Recently, I’ve noticed that it’s unable to fetch assets from a subset of websites and instead errors out with a Connection reset by peer
or timeout
messages, even though the websites are accessible locally as well as from our previous DO servers (never any issues).
So I went digging in:
1. Request with curl
I started by running fly ssh console
and making a simple curl
request. It failed with the following error:
curl -v https://www.ascentvictorypark.com/
* Trying 198.190.14.13:443...
* Connected to www.ascentvictorypark.com (198.190.14.13) port 443 (#0)
* ALPN, offering h2
* ALPN, offering http/1.1
* successfully set certificate verify locations:
* CAfile: /etc/ssl/certs/ca-certificates.crt
* CApath: none
* TLSv1.3 (OUT), TLS handshake, Client hello (1):
* TLSv1.3 (IN), TLS handshake, Server hello (2):
* TLSv1.2 (IN), TLS handshake, Certificate (11):
* TLSv1.2 (IN), TLS handshake, Server key exchange (12):
* TLSv1.2 (IN), TLS handshake, Server finished (14):
* TLSv1.2 (OUT), TLS handshake, Client key exchange (16):
* TLSv1.2 (OUT), TLS change cipher, Change cipher spec (1):
* TLSv1.2 (OUT), TLS handshake, Finished (20):
* TLSv1.2 (IN), TLS handshake, Finished (20):
* SSL connection using TLSv1.2 / ECDHE-RSA-AES128-GCM-SHA256
* ALPN, server did not agree to a protocol
* Server certificate:
* subject: CN=ascentvictorypark.com
* start date: Mar 29 09:00:12 2022 GMT
* expire date: Jun 27 09:00:11 2022 GMT
* subjectAltName: host "www.ascentvictorypark.com" matched cert's "www.ascentvictorypark.com"
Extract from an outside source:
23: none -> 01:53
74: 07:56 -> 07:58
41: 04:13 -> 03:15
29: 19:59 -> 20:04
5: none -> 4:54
* issuer: C=US; O=Let's Encrypt; CN=R3
* SSL certificate verify ok.
> GET / HTTP/1.1
> Host: www.ascentvictorypark.com
> User-Agent: curl/7.79.1
> Accept: */*
>
* OpenSSL SSL_read: Connection reset by peer, errno 104
* Closing connection 0
curl: (56) OpenSSL SSL_read: Connection reset by peer, errno 104
2. Accessible by other Services (DigitalOcean)
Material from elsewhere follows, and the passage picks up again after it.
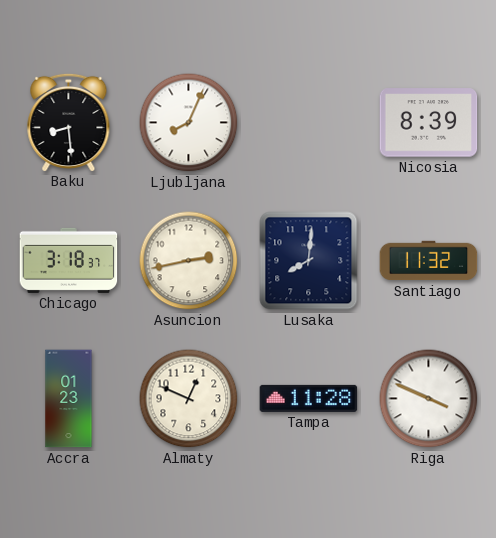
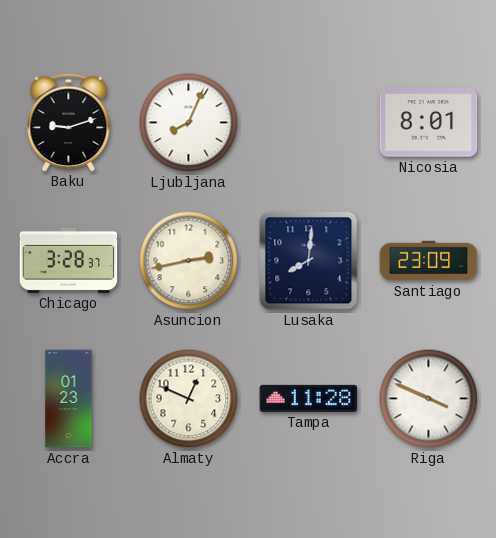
Baku: 8:29 -> 9:12
Nicosia: 8:39 -> 8:01
Chicago: 3:18 -> 3:28
Santiago: 11:32 -> 23:09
I ran the same command locally and it succeeded, and the website is also accessible directly.
I wasn’t sure what was going on at this point and wanted to isolate the issue. My thought was maybe this issue was limited to the networking at Fly.io and wanted to confirm. I SSH’ed back into the old DigitalOcean instance for the app and made the same curl
request which succeeded without issues.
3. Accessible by other Apps
Next step: isolate the issue further. I have a few other apps deployed to Fly.io in various regions throughout the world, and I SSH’ed into a few of them and ran the same command and all of them succeeded as well.
4. Changing IPs & Regions
This led me to believe the issue was isolated to my current app instance only. Maybe the server/IP somehow landed on the blacklist/firewall of every single website at the same. It could happen.
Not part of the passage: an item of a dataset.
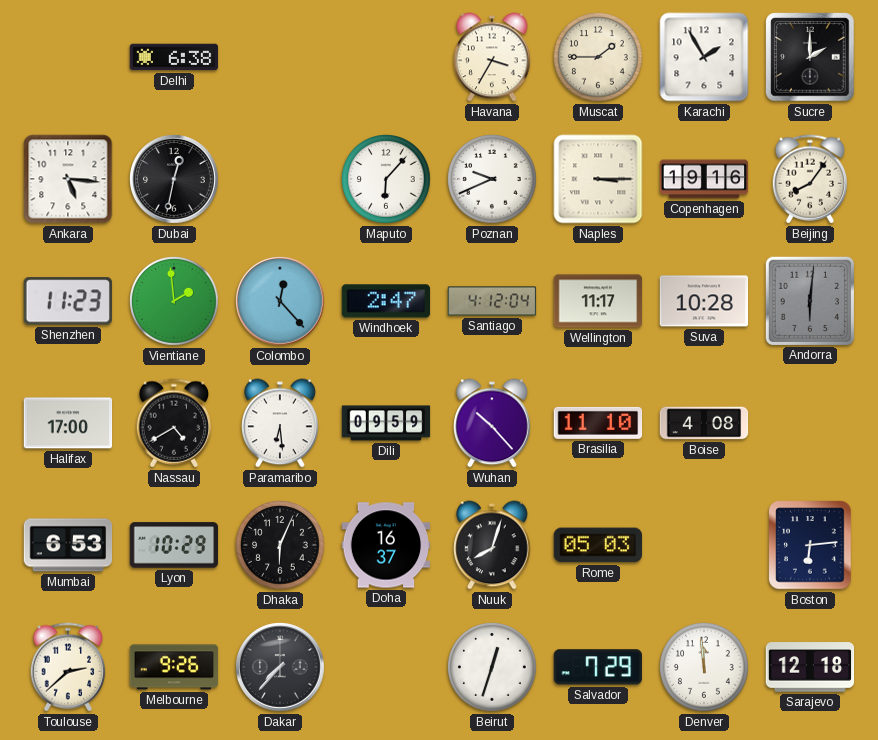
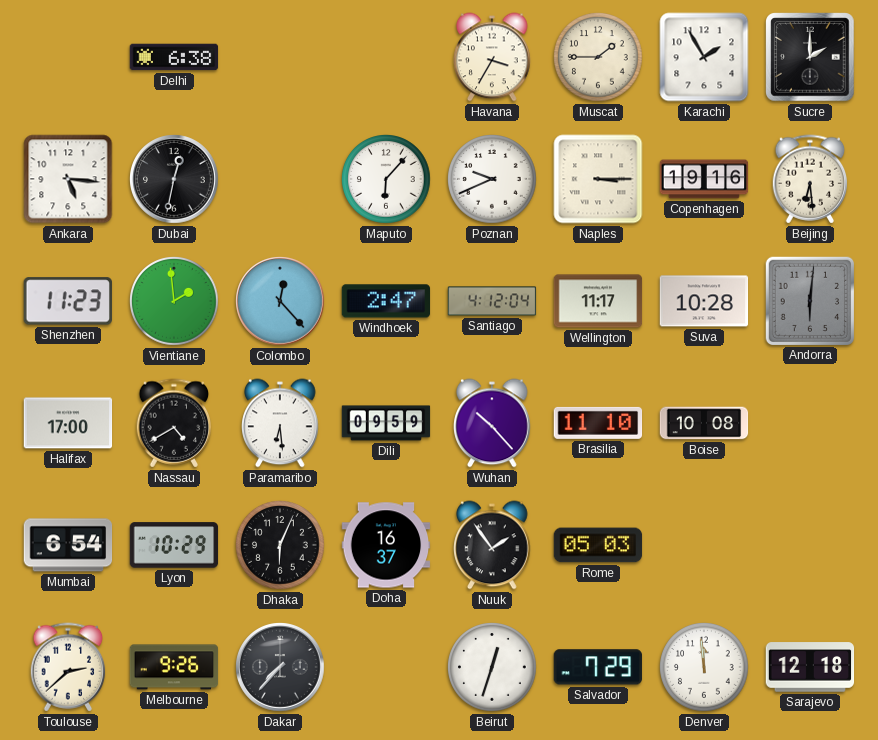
Beijing: 8:06 -> 6:29
Boise: 4:08 -> 10:08
Mumbai: 6:53 -> 6:54
Nuuk: 8:03 -> 1:54
Boston: 6:14 -> none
So changing the IPs and regions would solve the problem, right? Wrong.
I released old IPs and assigned new ones (both v4 and v6), changed the region multiple times, and restarted the app. But the curl command always returned the same error.
5. Deployed a new App
I then launched a brand new app on Fly.io in a completely different region (but with the same code + Dockerfile), and retried the curl command and it failed again with the same error.
So something very weird is going on here. Could this be an issue with my Dockerfile? Seems unlikely though.
Why are requests to some websites successful for some apps but not for others?